▶ **What you should do**: From the line holding "Выпускной онлайн!" through the line holding "nostalgia en sus melodías, que en un instante" below, write out every line exactly; include both of those lines and drop the pictures.
----------------------------------------
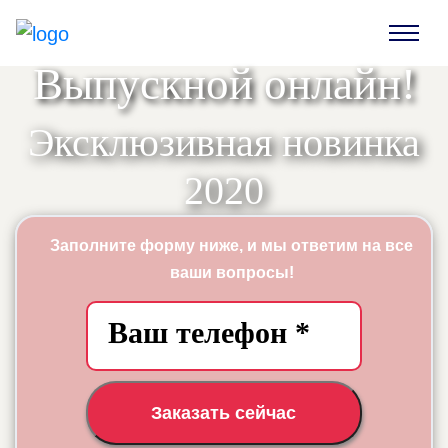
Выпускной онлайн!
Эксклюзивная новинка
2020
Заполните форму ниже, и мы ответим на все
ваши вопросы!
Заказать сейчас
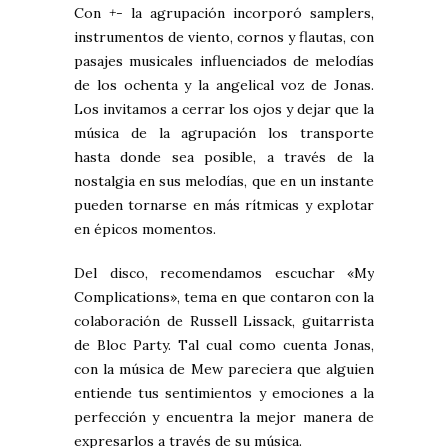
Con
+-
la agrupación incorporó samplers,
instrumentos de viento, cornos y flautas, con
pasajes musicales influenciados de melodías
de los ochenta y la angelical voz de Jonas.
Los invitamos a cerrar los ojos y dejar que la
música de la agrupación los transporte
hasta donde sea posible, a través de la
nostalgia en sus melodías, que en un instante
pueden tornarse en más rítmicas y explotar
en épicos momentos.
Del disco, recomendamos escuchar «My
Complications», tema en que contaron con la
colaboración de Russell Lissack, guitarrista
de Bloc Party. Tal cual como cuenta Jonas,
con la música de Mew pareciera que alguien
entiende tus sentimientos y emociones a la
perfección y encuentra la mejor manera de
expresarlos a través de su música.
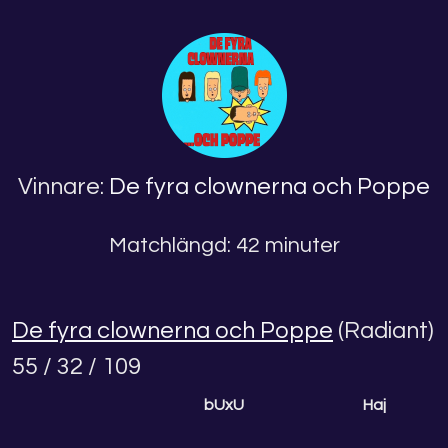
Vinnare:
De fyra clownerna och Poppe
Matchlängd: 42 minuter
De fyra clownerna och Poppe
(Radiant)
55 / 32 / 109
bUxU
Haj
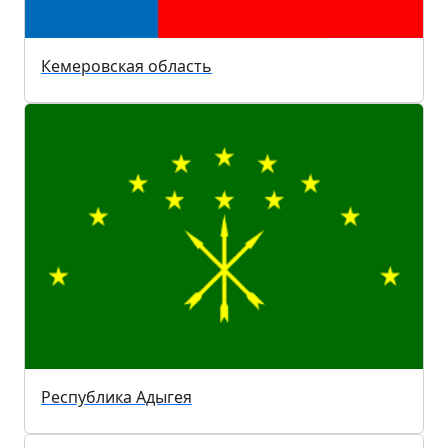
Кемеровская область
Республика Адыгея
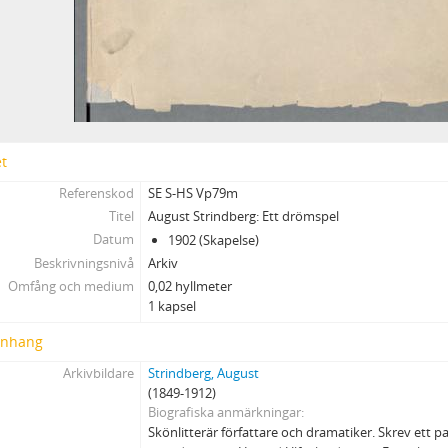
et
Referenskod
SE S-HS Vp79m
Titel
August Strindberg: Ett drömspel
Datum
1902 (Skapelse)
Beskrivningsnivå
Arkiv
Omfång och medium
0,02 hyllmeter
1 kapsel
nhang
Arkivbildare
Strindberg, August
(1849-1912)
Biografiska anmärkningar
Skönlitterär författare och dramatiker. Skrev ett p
----------------------------------------
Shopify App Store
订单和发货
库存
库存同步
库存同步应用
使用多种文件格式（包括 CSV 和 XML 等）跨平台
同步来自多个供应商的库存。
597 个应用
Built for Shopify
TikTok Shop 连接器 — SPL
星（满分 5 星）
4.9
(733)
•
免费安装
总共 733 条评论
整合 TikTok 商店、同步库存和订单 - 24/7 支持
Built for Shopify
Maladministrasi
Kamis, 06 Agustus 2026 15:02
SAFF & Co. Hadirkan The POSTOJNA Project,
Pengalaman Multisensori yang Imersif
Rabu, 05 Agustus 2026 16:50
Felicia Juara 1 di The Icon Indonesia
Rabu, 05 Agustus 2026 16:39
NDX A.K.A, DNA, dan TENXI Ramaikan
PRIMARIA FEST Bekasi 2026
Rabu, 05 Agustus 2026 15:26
----------------------------------------
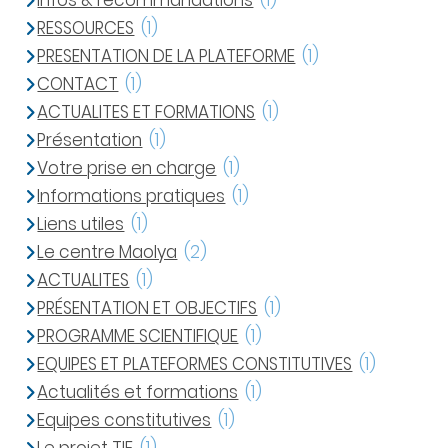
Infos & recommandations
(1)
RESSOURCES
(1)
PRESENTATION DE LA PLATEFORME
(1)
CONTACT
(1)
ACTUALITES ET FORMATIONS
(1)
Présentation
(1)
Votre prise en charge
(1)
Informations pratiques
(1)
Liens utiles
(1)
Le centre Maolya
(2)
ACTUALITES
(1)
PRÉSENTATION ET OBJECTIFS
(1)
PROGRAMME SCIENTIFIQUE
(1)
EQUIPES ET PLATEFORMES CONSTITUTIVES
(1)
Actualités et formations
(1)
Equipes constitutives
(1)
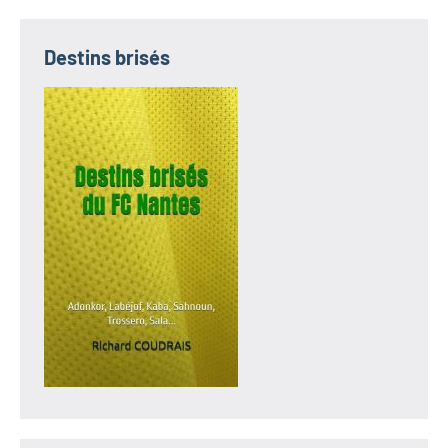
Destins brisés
----------------------------------------
▶ **Response area**:
Выпускной онлайн!
Эксклюзивная новинка
2020
Заполните форму ниже, и мы ответим на все
ваши вопросы!
Заказать сейчас
Con
+-
la agrupación incorporó samplers,
instrumentos de viento, cornos y flautas, con
pasajes musicales influenciados de melodías
de los ochenta y la angelical voz de Jonas.
Los invitamos a cerrar los ojos y dejar que la
música de la agrupación los transporte
hasta donde sea posible, a través de la
nostalgia en sus melodías, que en un instante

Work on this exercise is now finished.